### Task goal
Give again, exactly as written, the lines of the records below from the line with "Madness Yoga. The summer solstice marks that" to the line with "state’s registration rate". Both end lines count; pictures do not.

[Items from a dataset]
+ + + +

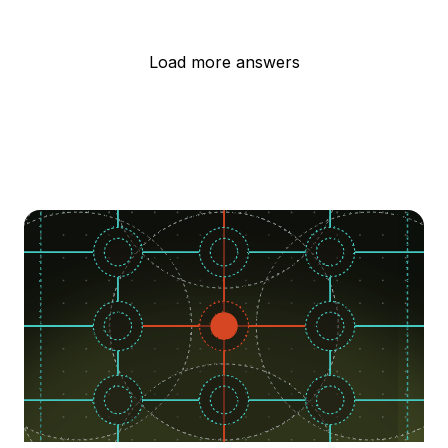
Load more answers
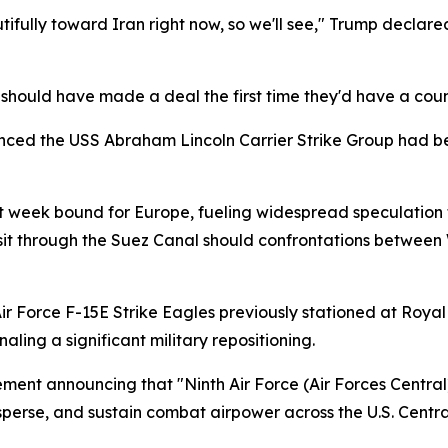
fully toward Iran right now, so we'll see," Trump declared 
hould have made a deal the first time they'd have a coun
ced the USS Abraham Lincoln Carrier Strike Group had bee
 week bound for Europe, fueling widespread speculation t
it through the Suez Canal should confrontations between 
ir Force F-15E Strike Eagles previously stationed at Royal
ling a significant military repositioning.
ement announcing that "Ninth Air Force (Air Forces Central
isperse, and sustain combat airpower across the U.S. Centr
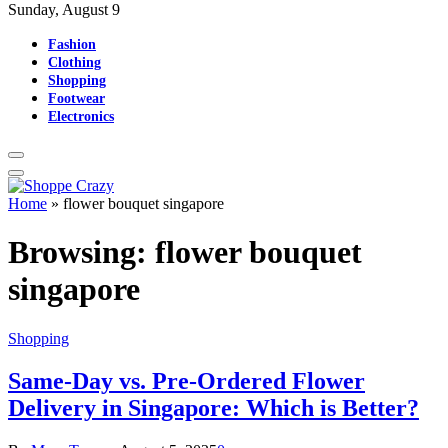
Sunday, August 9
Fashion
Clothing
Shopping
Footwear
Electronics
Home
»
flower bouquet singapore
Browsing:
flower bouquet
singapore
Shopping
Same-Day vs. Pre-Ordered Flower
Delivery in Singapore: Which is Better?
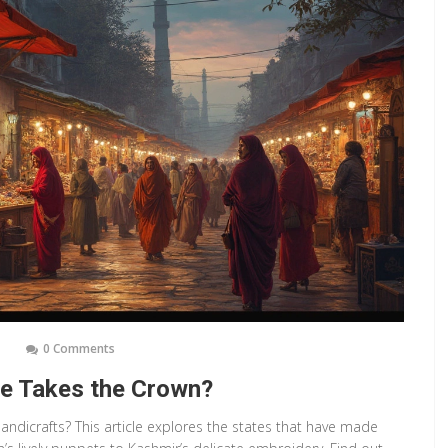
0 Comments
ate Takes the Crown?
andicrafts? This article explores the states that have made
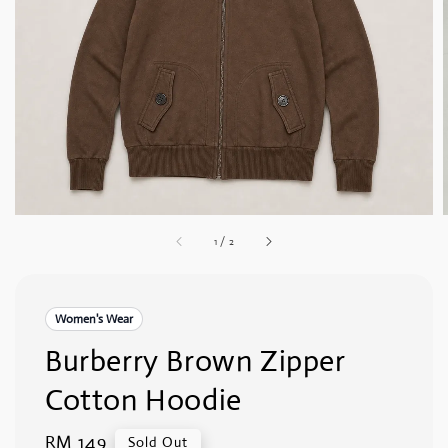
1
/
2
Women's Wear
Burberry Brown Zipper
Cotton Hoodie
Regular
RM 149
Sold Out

+ + + +

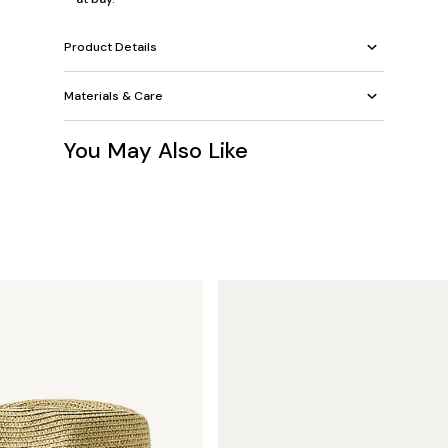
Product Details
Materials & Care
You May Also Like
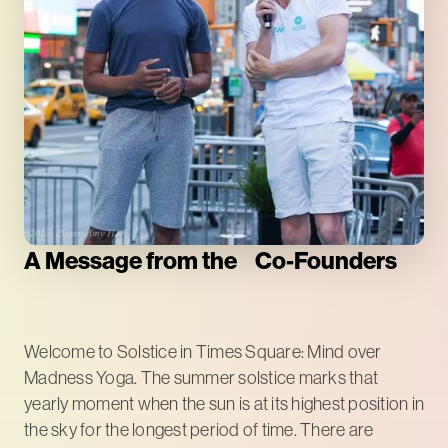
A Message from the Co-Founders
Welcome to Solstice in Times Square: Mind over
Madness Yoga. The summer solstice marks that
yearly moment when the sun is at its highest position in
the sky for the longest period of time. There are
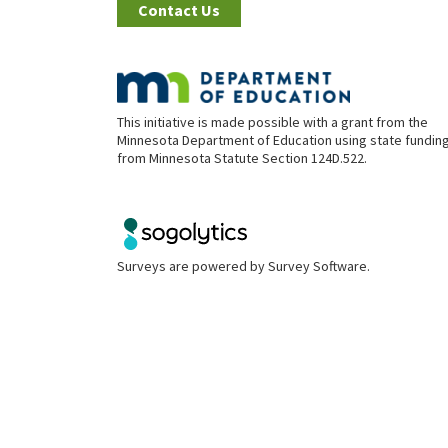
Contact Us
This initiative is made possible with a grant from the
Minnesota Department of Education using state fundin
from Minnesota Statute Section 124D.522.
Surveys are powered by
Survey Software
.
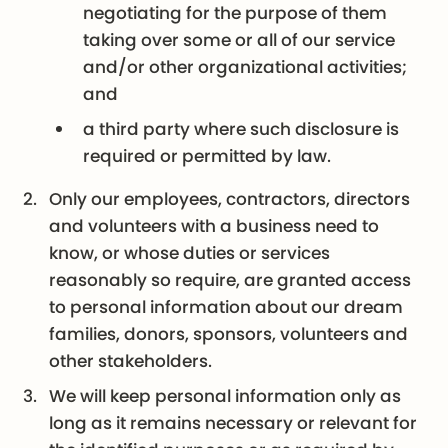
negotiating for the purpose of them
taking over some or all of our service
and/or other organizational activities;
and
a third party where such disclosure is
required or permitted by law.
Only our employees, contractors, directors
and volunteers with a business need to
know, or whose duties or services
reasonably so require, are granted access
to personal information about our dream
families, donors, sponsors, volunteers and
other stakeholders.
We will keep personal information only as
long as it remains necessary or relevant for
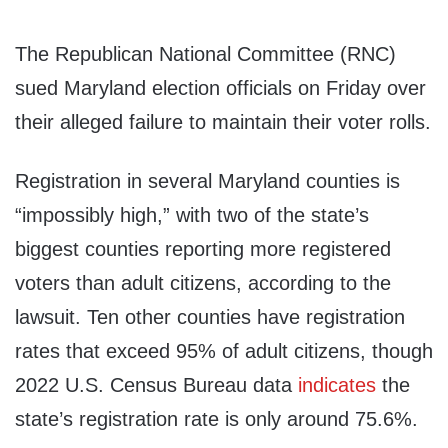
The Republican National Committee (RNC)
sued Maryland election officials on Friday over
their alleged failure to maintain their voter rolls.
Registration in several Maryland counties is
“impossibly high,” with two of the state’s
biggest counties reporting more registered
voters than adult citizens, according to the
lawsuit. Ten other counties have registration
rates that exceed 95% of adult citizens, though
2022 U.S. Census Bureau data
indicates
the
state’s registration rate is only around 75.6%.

+ + + +

### Written answer
Madness Yoga. The summer solstice marks that
yearly moment when the sun is at its highest position in
the sky for the longest period of time. There are
Contact Us
This initiative is made possible with a grant from the
Minnesota Department of Education using state fundin
from Minnesota Statute Section 124D.522.
Surveys are powered by
Survey Software
.
negotiating for the purpose of them
taking over some or all of our service
and/or other organizational activities;
and
a third party where such disclosure is
required or permitted by law.
Only our employees, contractors, directors
and volunteers with a business need to
know, or whose duties or services
reasonably so require, are granted access
to personal information about our dream
families, donors, sponsors, volunteers and
other stakeholders.
We will keep personal information only as
long as it remains necessary or relevant for
The Republican National Committee (RNC)
sued Maryland election officials on Friday over
their alleged failure to maintain their voter rolls.
Registration in several Maryland counties is
“impossibly high,” with two of the state’s
biggest counties reporting more registered
voters than adult citizens, according to the
lawsuit. Ten other counties have registration
rates that exceed 95% of adult citizens, though
2022 U.S. Census Bureau data
indicates
the
state’s registration rate is only around 75.6%.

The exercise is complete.